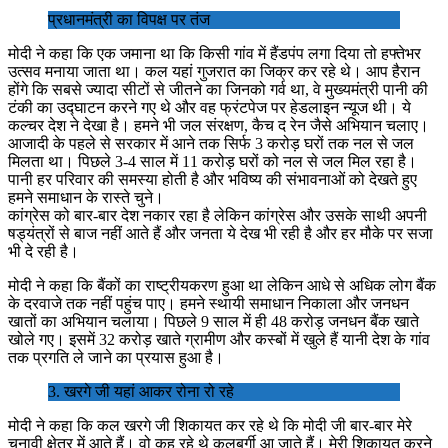
प्रधानमंत्री का विपक्ष पर तंज
मोदी ने कहा कि एक जमाना था कि किसी गांव में हैंडपंप लगा दिया तो हफ्तेभर
उत्सव मनाया जाता था। कल यहां गुजरात का जिक्र कर रहे थे। आप हैरान
होंगे कि सबसे ज्यादा सीटों से जीतने का जिनको गर्व था, वे मुख्यमंत्री पानी की
टंकी का उद्घाटन करने गए थे और वह फ्रंटपेज पर हेडलाइन न्यूज थी। ये
कल्चर देश ने देखा है। हमने भी जल संरक्षण, कैच द रेन जैसे अभियान चलाए।
आजादी के पहले से सरकार में आने तक सिर्फ 3 करोड़ घरों तक नल से जल
मिलता था। पिछले 3-4 साल में 11 करोड़ घरों को नल से जल मिल रहा है।
पानी हर परिवार की समस्या होती है और भविष्य की संभावनाओं को देखते हुए
हमने समाधान के रास्ते चुने।
कांग्रेस को बार-बार देश नकार रहा है लेकिन कांग्रेस और उसके साथी अपनी
षड्यंत्रों से बाज नहीं आते हैं और जनता ये देख भी रही है और हर मौके पर सजा
भी दे रही है।
मोदी ने कहा कि बैंकों का राष्ट्रीयकरण हुआ था लेकिन आधे से अधिक लोग बैंक
के दरवाजे तक नहीं पहुंच पाए। हमने स्थायी समाधान निकाला और जनधन
खातों का अभियान चलाया। पिछले 9 साल में ही 48 करोड़ जनधन बैंक खाते
खोले गए। इसमें 32 करोड़ खाते ग्रामीण और कस्बों में खुले हैं यानी देश के गांव
तक प्रगति ले जाने का प्रयास हुआ है।
3. खरगे जी यहां आकर रोना रो रहे
मोदी ने कहा कि कल खरगे जी शिकायत कर रहे थे कि मोदी जी बार-बार मेरे
चुनावी क्षेत्र में आते हैं। वो कह रहे थे कलबुर्गी आ जाते हैं। मेरी शिकायत करने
• • •
--- Exercise requirements ---
Omitting all images, print the listing exactly.

--- Reply ---
प्रधानमंत्री का विपक्ष पर तंज
मोदी ने कहा कि एक जमाना था कि किसी गांव में हैंडपंप लगा दिया तो हफ्तेभर
उत्सव मनाया जाता था। कल यहां गुजरात का जिक्र कर रहे थे। आप हैरान
होंगे कि सबसे ज्यादा सीटों से जीतने का जिनको गर्व था, वे मुख्यमंत्री पानी की
टंकी का उद्घाटन करने गए थे और वह फ्रंटपेज पर हेडलाइन न्यूज थी। ये
कल्चर देश ने देखा है। हमने भी जल संरक्षण, कैच द रेन जैसे अभियान चलाए।
आजादी के पहले से सरकार में आने तक सिर्फ 3 करोड़ घरों तक नल से जल
मिलता था। पिछले 3-4 साल में 11 करोड़ घरों को नल से जल मिल रहा है।
पानी हर परिवार की समस्या होती है और भविष्य की संभावनाओं को देखते हुए
हमने समाधान के रास्ते चुने।
कांग्रेस को बार-बार देश नकार रहा है लेकिन कांग्रेस और उसके साथी अपनी
षड्यंत्रों से बाज नहीं आते हैं और जनता ये देख भी रही है और हर मौके पर सजा
भी दे रही है।
मोदी ने कहा कि बैंकों का राष्ट्रीयकरण हुआ था लेकिन आधे से अधिक लोग बैंक
के दरवाजे तक नहीं पहुंच पाए। हमने स्थायी समाधान निकाला और जनधन
खातों का अभियान चलाया। पिछले 9 साल में ही 48 करोड़ जनधन बैंक खाते
खोले गए। इसमें 32 करोड़ खाते ग्रामीण और कस्बों में खुले हैं यानी देश के गांव
तक प्रगति ले जाने का प्रयास हुआ है।
3. खरगे जी यहां आकर रोना रो रहे
मोदी ने कहा कि कल खरगे जी शिकायत कर रहे थे कि मोदी जी बार-बार मेरे
चुनावी क्षेत्र में आते हैं। वो कह रहे थे कलबुर्गी आ जाते हैं। मेरी शिकायत करने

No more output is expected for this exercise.